In [1]:
%matplotlib inline

In [77]:
import numpy as np
import time
import seaborn as sns
import matplotlib.pyplot as plt
import scipy.stats as stats
import pandas as pd
pd.options.mode.chained_assignment = None #default = 'warn'

sns.set(style="whitegrid")

# You may load the dataset from URL (instead of the local file) if you wish
auto_mpg_data = "https://raw.githubusercontent.com/fundamentals-of-data-science/datasets/master/auto-mpg.data.txt"
auto_mpg_names = "https://raw.githubusercontent.com/fundamentals-of-data-science/datasets/master/auto-mpg.names.txt"

# Problem Set 5.1

This Problem Set is a two parter.
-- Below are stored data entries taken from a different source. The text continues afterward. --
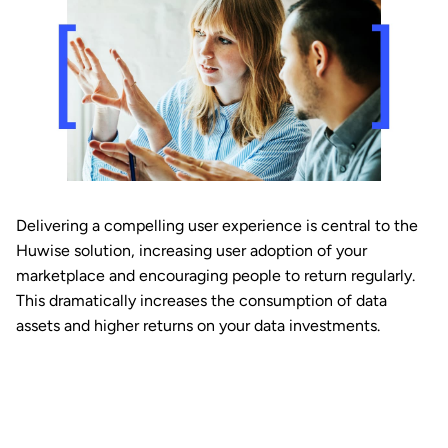
Delivering a compelling user experience is central to the
Huwise solution, increasing user adoption of your
marketplace and encouraging people to return regularly.
This dramatically increases the consumption of data
assets and higher returns on your data investments.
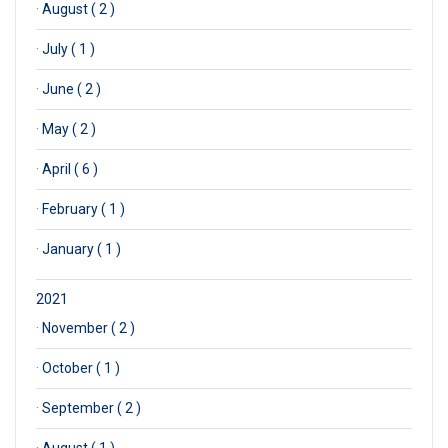
·
August ( 2 )
·
July ( 1 )
·
June ( 2 )
·
May ( 2 )
·
April ( 6 )
·
February ( 1 )
·
January ( 1 )
2021
·
November ( 2 )
·
October ( 1 )
·
September ( 2 )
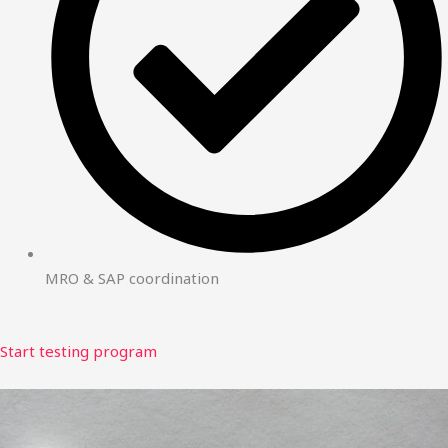
MRO & SAP coordination
Start testing program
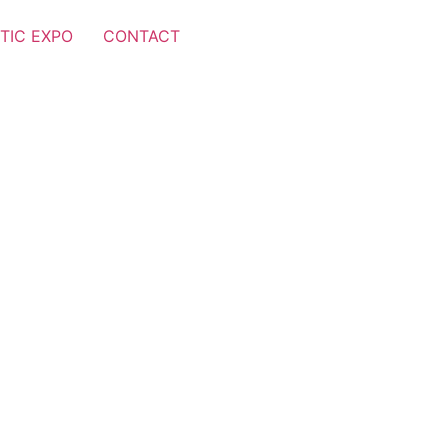
TIC EXPO
CONTACT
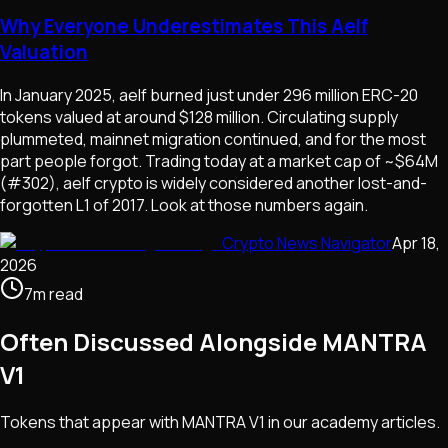
Why Everyone Underestimates This Aelf
Valuation
In January 2025, aelf burned just under 296 million ERC-20
tokens valued at around $128 million. Circulating supply
plummeted, mainnet migration continued, and for the most
part people forgot. Trading today at a market cap of ~$64M
(#302), aelf crypto is widely considered another lost-and-
forgotten L1 of 2017. Look at those numbers again.
Crypto News Navigator
Apr 18,
2026
7
m
read
Often Discussed Alongside
MANTRA
V1
Tokens that appear with
MANTRA V1
in our academy articles.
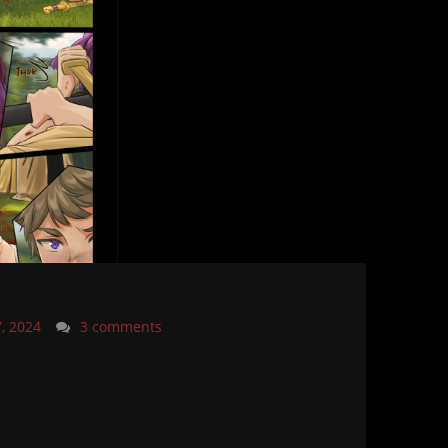
7, 2024
3 comments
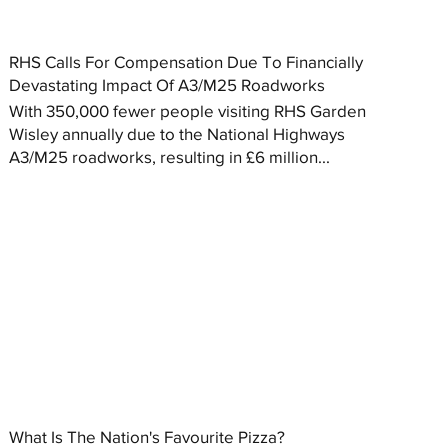
RHS Calls For Compensation Due To Financially
Devastating Impact Of A3/M25 Roadworks
With 350,000 fewer people visiting RHS Garden
Wisley annually due to the National Highways
A3/M25 roadworks, resulting in £6 million...
What Is The Nation's Favourite Pizza?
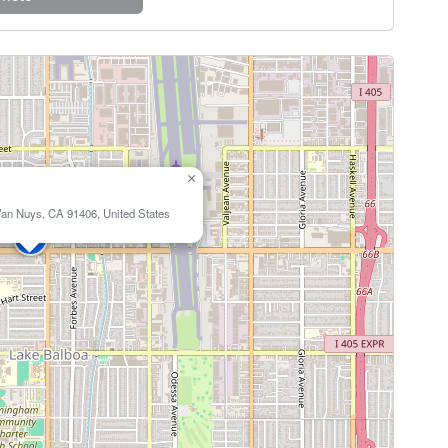
×
an Nuys, CA 91406, United States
In the first part you will apply ETL/EDA/Mathematical Modeling (Labs 5 and 6) to a new data set.
Each part is a separate grade.
Take all your PS3 comments into account.

## Directions

1. Show all work/steps/calculations using a combination of code and Markdown.
2. **All** work is to be your own. This is not a group project. You may, however, use code from the lectures and labs. Provide citations for any code that is not your own. You may also consult Stackoverflow, etc. This is not by any means "closed book" or anything like that. Basically, I need to see if *you* learned the concepts from the Lectures, *Fundamentals*, and Labs.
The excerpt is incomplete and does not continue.